> [INSTRUCTIONS TO FOLLOW] Write the records below out in full, character for character, with no pictures.

> [RECORD EXCERPTS]
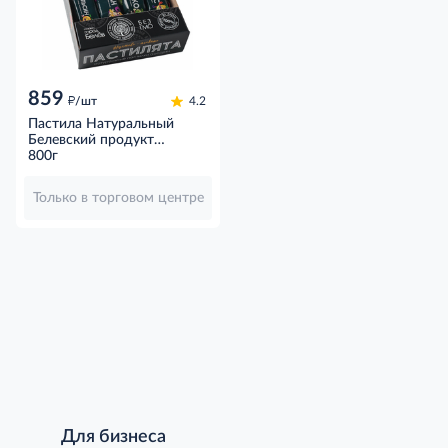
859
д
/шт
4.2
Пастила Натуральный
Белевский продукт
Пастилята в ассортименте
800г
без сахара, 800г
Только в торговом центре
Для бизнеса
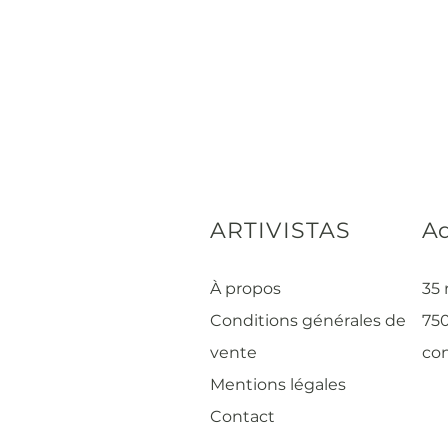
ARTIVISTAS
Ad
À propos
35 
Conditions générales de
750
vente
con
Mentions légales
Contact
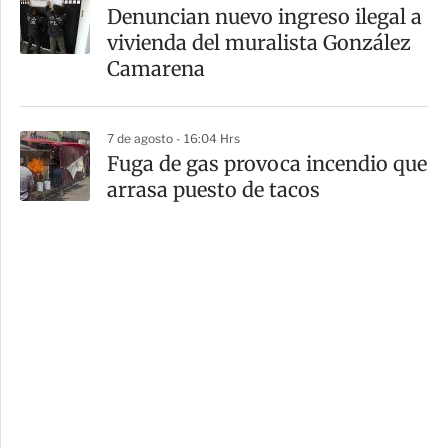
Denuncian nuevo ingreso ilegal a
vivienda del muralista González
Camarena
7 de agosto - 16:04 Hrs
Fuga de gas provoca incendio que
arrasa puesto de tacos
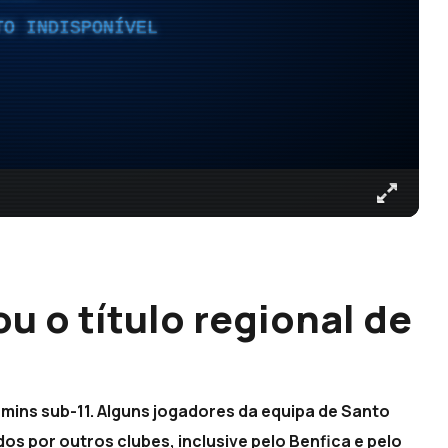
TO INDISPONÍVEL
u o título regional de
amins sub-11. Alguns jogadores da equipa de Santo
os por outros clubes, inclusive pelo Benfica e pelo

> [RESPONSE BOX]
859
д
/шт
4.2
Пастила Натуральный
Белевский продукт
Пастилята в ассортименте
800г
без сахара, 800г
Только в торговом центре
Для бизнеса
ARTIVISTAS
Ad
À propos
35 
Conditions générales de
750
vente
con
Mentions légales
Contact
Denuncian nuevo ingreso ilegal a
vivienda del muralista González
Camarena
7 de agosto - 16:04 Hrs
Fuga de gas provoca incendio que
arrasa puesto de tacos
TO INDISPONÍVEL
u o título regional de
amins sub-11. Alguns jogadores da equipa de Santo
os por outros clubes, inclusive pelo Benfica e pelo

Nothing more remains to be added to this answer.